I love SFA because it’s the first time I’ve seen a show with a cast of characters that I feel like would genuinely accept me as a person if they knew me. I relate to SAM so deeply; to see her accepted by everyone – loved by everyone – makes me soar. Caleb comforts fat anxious cadets (even if I have beef with Pickford now.) People are given space to deal with their traumas, given empathy. I’ve never wanted to live in a show more than this (except maybe Doom Patrol, for ficto reasons.)
But as I go deeper and deeper into escapism here, I find myself just ouroborosing my trauma. Like I just keep throwing it up and then eating the vomit and then throwing it back up and eating it again and so on and so forth, like my dog did when my dad died. The projection helps me cope, but it also keeps me trapped there, in a way.
And then I wonder if there is a key to release the trap anywhere when you’re a trafficking survivor, or if it’s sort of like how sometimes when people get shot they have to leave bullet fragments in the body because it’s too dangerous to try and remove them. You know? Like, maybe it’s just something you have to carry inside of you as you try to move forward, because going back through it would just make things worse. Maybe coping with fiction is as far as I’m going to get.

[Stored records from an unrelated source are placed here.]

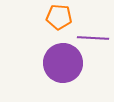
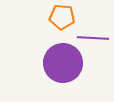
orange pentagon: moved 3 px right
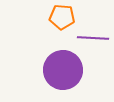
purple circle: moved 7 px down
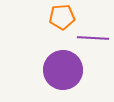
orange pentagon: rotated 10 degrees counterclockwise
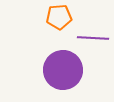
orange pentagon: moved 3 px left
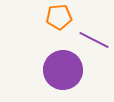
purple line: moved 1 px right, 2 px down; rotated 24 degrees clockwise
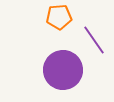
purple line: rotated 28 degrees clockwise
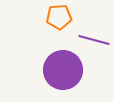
purple line: rotated 40 degrees counterclockwise
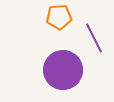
purple line: moved 2 px up; rotated 48 degrees clockwise
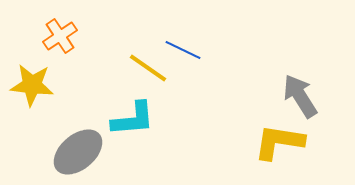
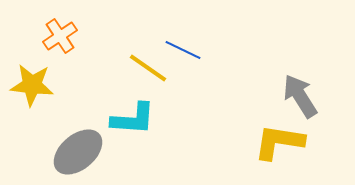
cyan L-shape: rotated 9 degrees clockwise
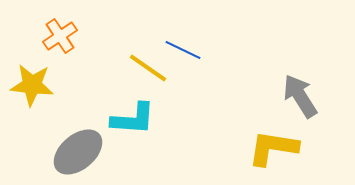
yellow L-shape: moved 6 px left, 6 px down
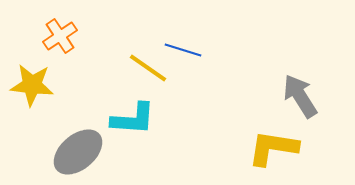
blue line: rotated 9 degrees counterclockwise
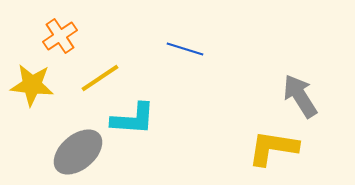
blue line: moved 2 px right, 1 px up
yellow line: moved 48 px left, 10 px down; rotated 69 degrees counterclockwise
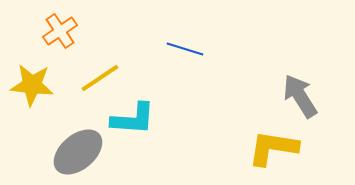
orange cross: moved 5 px up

I am in therapy. I see two therapists! I do ketamine therapy twice a week. I literally have appointments 4/5 days a week. Yet here I remain, just barely hanging on, handcuffed to the pole.
Sometimes I find myself getting confused. I forget that Star Trek technology – and Star Trek peace – isn’t real. I forget that it isn’t that easy. I forget that the peace in Star Trek is just as precarious and blood-soaked as it would be in real life. But it’s easier to live somewhere I feel accepted than live in this universe where the only hobby I’m truly capable of having is retraumatizing myself.
I want to write about something else now.